I am currently looking for an option to have a LiveView JS Hook which I can pass custom data to, fully client side.
What do I want to achieve?
The idea is to have a “ScrollTo” hook which I can put on e.g. buttons and add a scroll target, then on click have the webpage scroll to that specific area.
To have the button reusable, it would be great to do something like
I went through the docs but could not find an option to define custom data that is then available in the hook. This seemed to only be an option for push_event from the server. So I tried some random stuff, like addingdata="main" or phx-value-data="main" or phx:data="main", then inspected/console.log’d the event, but I could not find the custom data anywhere.
Question
Is there an option to pass custom, known at render,-time data to a client side hook?
Or should I maybe even generate a script section and generate the script on render?
I can simply add an onclick with embedded JS.
However, I wonder if there is a more phoenix-y way.
Component
attr :target, :string, required: true
def scroll_button(%{target: "#"<>id} = assigns) do
~H"""
<.button
onclick={"(function(){document.getElementById(\"#{id}\").scrollIntoView(true);})();"}
>
<%= render_slot(@inner_block) %>
</.button>
"""
end
# .. more cases for class and type match
If the payload’s only the dom selector, then you might not even need the detail option if you specify the to option and use event.target in the event handler.
window.addEventListener("scrollTo", event => event.target.scrollIntoView(true))

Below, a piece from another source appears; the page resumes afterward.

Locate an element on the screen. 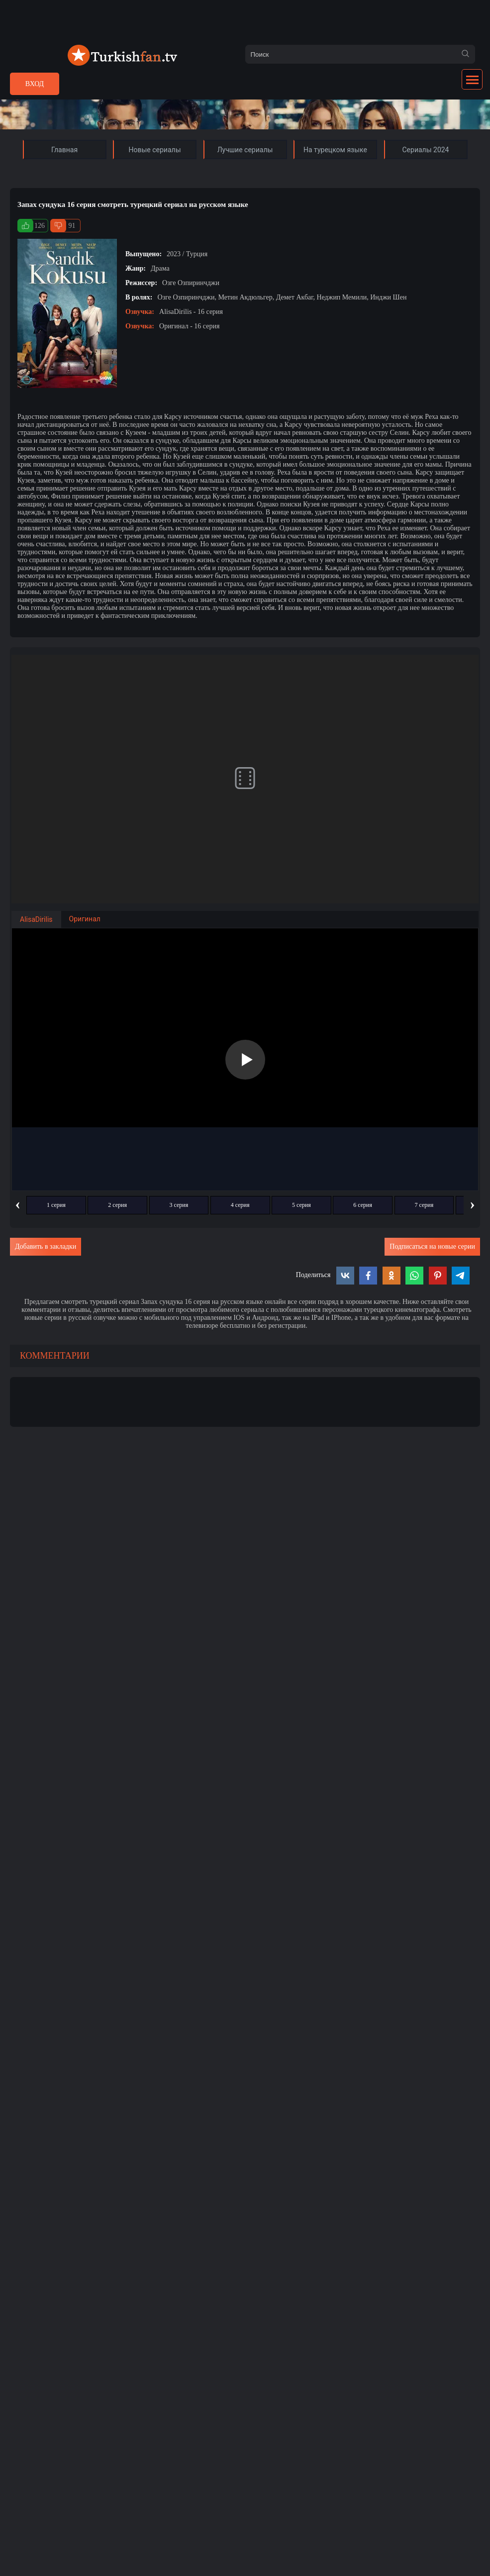 The height and width of the screenshot is (2576, 490). 2 серия is located at coordinates (117, 1204).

<button phx-click={JS.dispatch("scrollTo", to: "#main")}>To Top</button>
Side node if anyone stumbles over this later: At first I changed the event name "scrollTo" to "scroll" and got hundreds of errors in the browsers log, because "scroll" is an actual event that is fired when the user is scrolling
Although you found a kind of solution I’d like to add what I am doing when I need custom data in a hook.
There are two approaches which I found useful.
Use a data attribute and fetch it from the hook mount callback.
const Foo = {
getBar() {
// on string data
return this.el.dataset.bar;
// when using JSON data
return this.el.dataset.bar && JSON.parse(this.el.dataset.bar);
},
mounted() {
console.log('data from bar:', this.getBar());
},
};
<.button phx-hook="Foo" data-foo="hello">Click Me</.button>
<.button phx-hook="Foo" data-foo={Jason.encode!(%{ bar: "world"})}>Click Me</.button>
I use that approach all the time if I want to process some data and the data is cheap to render inside the template.
Use pushEvent to send an init message and get the data via the reply.
const Foo = {
mounted() {
this.pushEvent('Foo:init', {}, (reply) => {
if (reply.foo) {
console.log("Got data for foo", reply.foo);
}
});
},
};
In your LiveView:
<.button phx-hook="Foo">Click Me</.button>
def handle_event("Foo:init", _params, socket) do
{:reply, %{foo: "bar"}, socket}
end
This approach is more suitable if you need to perform more complex tasks or have big payloads. For example I use this to initialize a rich text editor with a state stored in the db.